> Work to be completed: Look below for the line containing "rainformasi.id"; from there, print each line exactly up to and including the line containing "ندارند و مشمول", and stop.

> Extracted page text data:
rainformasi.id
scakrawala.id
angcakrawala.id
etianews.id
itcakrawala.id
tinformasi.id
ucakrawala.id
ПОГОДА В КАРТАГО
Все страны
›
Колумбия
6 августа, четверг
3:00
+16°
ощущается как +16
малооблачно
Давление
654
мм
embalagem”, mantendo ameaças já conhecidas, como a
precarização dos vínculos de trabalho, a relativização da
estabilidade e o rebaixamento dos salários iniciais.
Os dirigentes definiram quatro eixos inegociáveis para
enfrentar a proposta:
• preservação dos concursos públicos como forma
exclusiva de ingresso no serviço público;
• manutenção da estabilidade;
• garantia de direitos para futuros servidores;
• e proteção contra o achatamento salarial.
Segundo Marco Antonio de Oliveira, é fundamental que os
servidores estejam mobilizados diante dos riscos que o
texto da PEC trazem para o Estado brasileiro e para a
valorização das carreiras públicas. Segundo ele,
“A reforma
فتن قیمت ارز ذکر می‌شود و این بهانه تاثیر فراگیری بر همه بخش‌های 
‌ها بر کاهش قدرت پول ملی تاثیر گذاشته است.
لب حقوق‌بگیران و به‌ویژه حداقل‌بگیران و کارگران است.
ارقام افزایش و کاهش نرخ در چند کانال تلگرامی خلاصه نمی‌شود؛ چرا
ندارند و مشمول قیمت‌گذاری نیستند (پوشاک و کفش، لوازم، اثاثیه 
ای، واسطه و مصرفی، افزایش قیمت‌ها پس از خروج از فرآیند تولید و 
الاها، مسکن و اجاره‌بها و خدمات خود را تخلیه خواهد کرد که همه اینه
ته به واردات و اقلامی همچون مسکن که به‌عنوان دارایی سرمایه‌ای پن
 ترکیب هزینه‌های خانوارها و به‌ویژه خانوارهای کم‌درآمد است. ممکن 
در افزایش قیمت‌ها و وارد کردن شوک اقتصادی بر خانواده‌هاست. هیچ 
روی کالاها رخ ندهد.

---

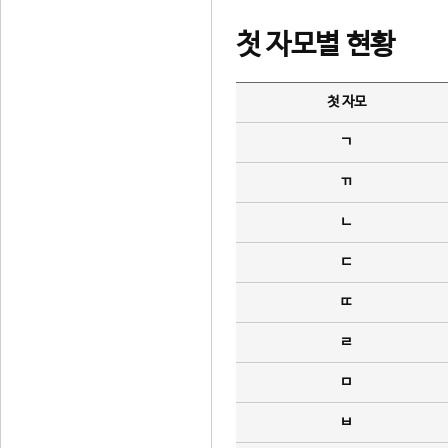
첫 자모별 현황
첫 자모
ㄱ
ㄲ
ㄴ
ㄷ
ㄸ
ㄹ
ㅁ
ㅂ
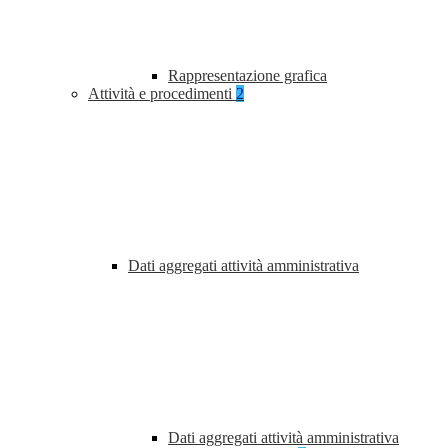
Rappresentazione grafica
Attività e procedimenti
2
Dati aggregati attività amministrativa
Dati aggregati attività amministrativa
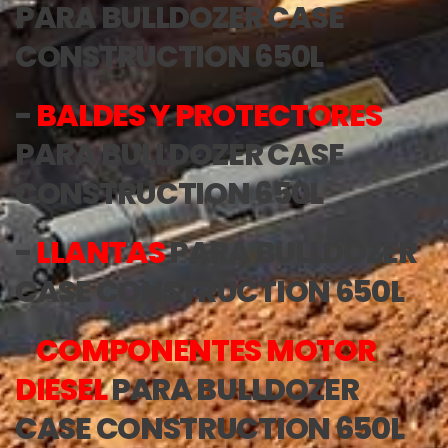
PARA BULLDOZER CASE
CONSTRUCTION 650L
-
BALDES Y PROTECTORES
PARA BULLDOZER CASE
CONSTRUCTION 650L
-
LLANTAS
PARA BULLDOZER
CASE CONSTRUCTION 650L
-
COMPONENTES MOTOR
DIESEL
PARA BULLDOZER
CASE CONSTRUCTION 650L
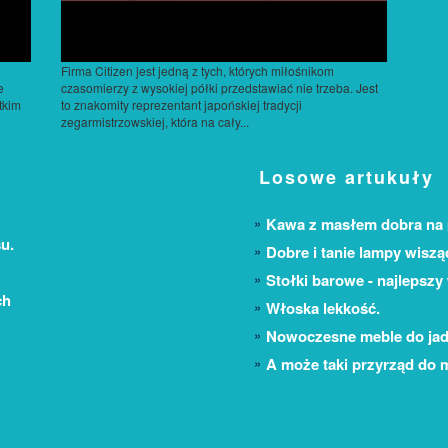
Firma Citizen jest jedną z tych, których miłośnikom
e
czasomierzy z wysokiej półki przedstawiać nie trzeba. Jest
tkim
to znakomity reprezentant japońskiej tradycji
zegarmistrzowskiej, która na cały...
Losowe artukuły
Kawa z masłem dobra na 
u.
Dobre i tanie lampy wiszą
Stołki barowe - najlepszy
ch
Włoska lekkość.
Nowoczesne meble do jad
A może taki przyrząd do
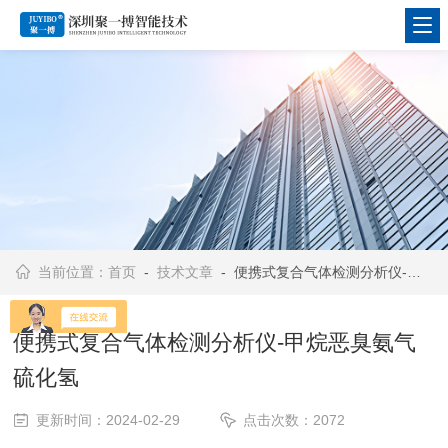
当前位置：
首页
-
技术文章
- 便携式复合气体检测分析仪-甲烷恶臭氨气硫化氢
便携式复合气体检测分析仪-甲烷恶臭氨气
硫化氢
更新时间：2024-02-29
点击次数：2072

> Answer to the exercise:
rainformasi.id
scakrawala.id
angcakrawala.id
etianews.id
itcakrawala.id
tinformasi.id
ucakrawala.id
ПОГОДА В КАРТАГО
Все страны
›
Колумбия
6 августа, четверг
3:00
+16°
ощущается как +16
малооблачно
Давление
654
мм
embalagem”, mantendo ameaças já conhecidas, como a
precarização dos vínculos de trabalho, a relativização da
estabilidade e o rebaixamento dos salários iniciais.
Os dirigentes definiram quatro eixos inegociáveis para
enfrentar a proposta:
• preservação dos concursos públicos como forma
exclusiva de ingresso no serviço público;
• manutenção da estabilidade;
• garantia de direitos para futuros servidores;
• e proteção contra o achatamento salarial.
Segundo Marco Antonio de Oliveira, é fundamental que os
servidores estejam mobilizados diante dos riscos que o
texto da PEC trazem para o Estado brasileiro e para a
valorização das carreiras públicas. Segundo ele,
“A reforma
فتن قیمت ارز ذکر می‌شود و این بهانه تاثیر فراگیری بر همه بخش‌های 
‌ها بر کاهش قدرت پول ملی تاثیر گذاشته است.
لب حقوق‌بگیران و به‌ویژه حداقل‌بگیران و کارگران است.
ارقام افزایش و کاهش نرخ در چند کانال تلگرامی خلاصه نمی‌شود؛ چرا
ندارند و مشمول قیمت‌گذاری نیستند (پوشاک و کفش، لوازم، اثاثیه 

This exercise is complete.